From the entries below, copy every line that has the word "Googleクチコミが突然消える".

+ + + + +

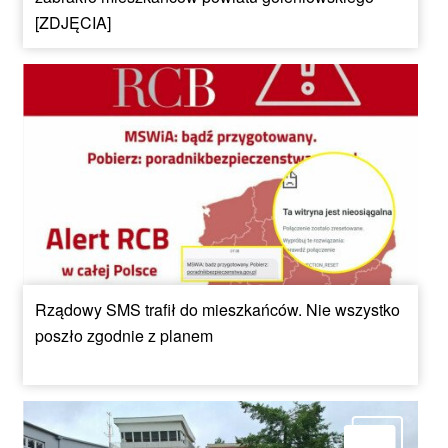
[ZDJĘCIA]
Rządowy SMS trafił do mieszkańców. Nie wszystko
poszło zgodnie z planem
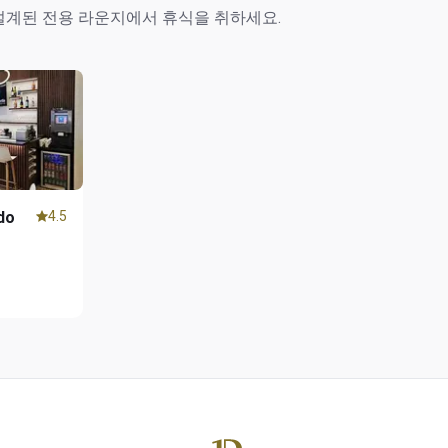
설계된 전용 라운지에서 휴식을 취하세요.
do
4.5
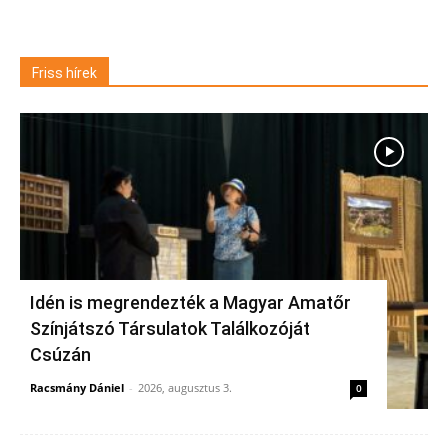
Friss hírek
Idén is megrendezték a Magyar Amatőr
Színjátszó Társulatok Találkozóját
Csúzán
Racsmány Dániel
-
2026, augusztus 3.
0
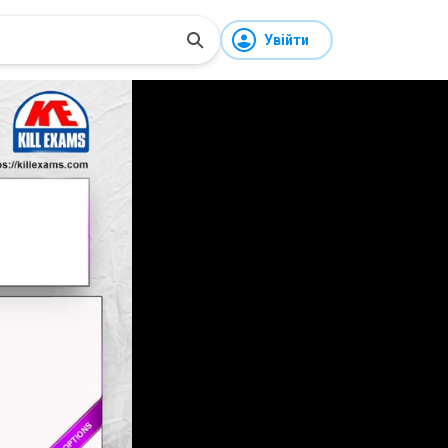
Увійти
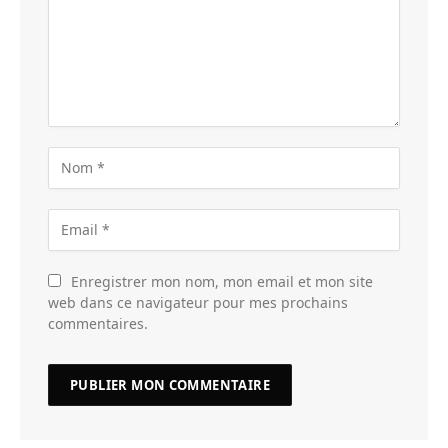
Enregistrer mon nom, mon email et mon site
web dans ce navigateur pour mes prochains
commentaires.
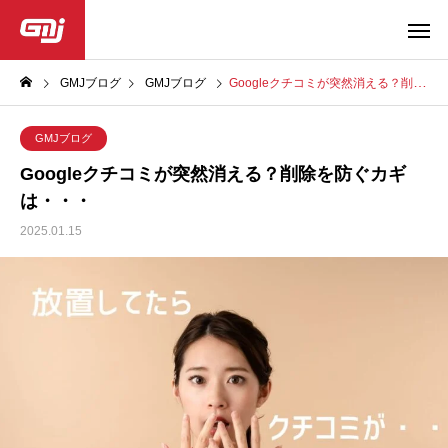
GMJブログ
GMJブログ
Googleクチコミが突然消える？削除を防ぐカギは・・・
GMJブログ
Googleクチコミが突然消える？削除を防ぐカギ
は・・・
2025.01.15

+ + + + +

◆ **Finished task**:
Googleクチコミが突然消える？削除を防ぐカギは・・・
Googleクチコミが突然消える？削除を防ぐカギ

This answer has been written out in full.